* [Your instructions]:
Begin with the line containing "Answer in <instances>...</instances>." and copy every line after it to the end of the entries, exactly, leaving out the lines before it.

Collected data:
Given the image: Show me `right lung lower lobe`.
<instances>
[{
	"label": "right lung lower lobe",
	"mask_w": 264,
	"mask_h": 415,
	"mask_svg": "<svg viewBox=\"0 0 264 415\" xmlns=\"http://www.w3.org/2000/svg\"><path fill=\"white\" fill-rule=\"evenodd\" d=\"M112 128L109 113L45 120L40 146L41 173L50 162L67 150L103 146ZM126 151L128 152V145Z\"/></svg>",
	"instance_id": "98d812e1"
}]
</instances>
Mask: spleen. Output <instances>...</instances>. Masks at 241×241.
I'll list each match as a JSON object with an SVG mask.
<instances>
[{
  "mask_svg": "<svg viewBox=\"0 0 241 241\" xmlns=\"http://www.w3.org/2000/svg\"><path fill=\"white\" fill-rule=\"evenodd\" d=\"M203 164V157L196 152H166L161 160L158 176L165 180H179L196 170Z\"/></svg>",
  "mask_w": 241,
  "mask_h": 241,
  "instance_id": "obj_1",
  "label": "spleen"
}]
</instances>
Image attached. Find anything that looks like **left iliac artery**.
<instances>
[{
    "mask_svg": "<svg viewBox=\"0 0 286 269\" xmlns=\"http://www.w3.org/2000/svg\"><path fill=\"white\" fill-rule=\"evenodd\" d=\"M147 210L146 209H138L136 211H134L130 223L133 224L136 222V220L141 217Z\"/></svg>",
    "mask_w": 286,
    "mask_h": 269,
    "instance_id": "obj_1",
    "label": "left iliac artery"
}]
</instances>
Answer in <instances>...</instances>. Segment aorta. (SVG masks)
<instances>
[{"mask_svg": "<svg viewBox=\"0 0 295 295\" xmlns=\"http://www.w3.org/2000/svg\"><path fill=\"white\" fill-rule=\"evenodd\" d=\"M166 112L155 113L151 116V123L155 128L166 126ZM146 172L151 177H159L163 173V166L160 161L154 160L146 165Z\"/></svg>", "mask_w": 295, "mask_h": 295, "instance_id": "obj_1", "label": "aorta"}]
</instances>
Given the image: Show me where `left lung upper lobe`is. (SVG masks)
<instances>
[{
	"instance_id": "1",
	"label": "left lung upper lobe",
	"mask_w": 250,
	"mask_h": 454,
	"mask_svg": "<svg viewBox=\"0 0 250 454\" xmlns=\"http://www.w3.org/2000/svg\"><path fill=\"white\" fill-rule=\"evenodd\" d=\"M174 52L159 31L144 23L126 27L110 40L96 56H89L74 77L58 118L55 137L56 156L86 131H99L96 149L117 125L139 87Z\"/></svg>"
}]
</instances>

* [Written response]:
Answer in <instances>...</instances>. Segment aorta. (SVG masks)
<instances>
[{"mask_svg": "<svg viewBox=\"0 0 295 295\" xmlns=\"http://www.w3.org/2000/svg\"><path fill=\"white\" fill-rule=\"evenodd\" d=\"M166 112L155 113L151 116V123L155 128L166 126ZM146 172L151 177H159L163 173V166L160 161L154 160L146 165Z\"/></svg>", "mask_w": 295, "mask_h": 295, "instance_id": "obj_1", "label": "aorta"}]
</instances>
Given the image: Show me where `left lung upper lobe`is. (SVG masks)
<instances>
[{
	"instance_id": "1",
	"label": "left lung upper lobe",
	"mask_w": 250,
	"mask_h": 454,
	"mask_svg": "<svg viewBox=\"0 0 250 454\" xmlns=\"http://www.w3.org/2000/svg\"><path fill=\"white\" fill-rule=\"evenodd\" d=\"M174 52L159 31L144 23L126 27L110 40L96 56H89L74 77L58 118L55 137L56 156L86 131H99L96 149L117 125L139 87Z\"/></svg>"
}]
</instances>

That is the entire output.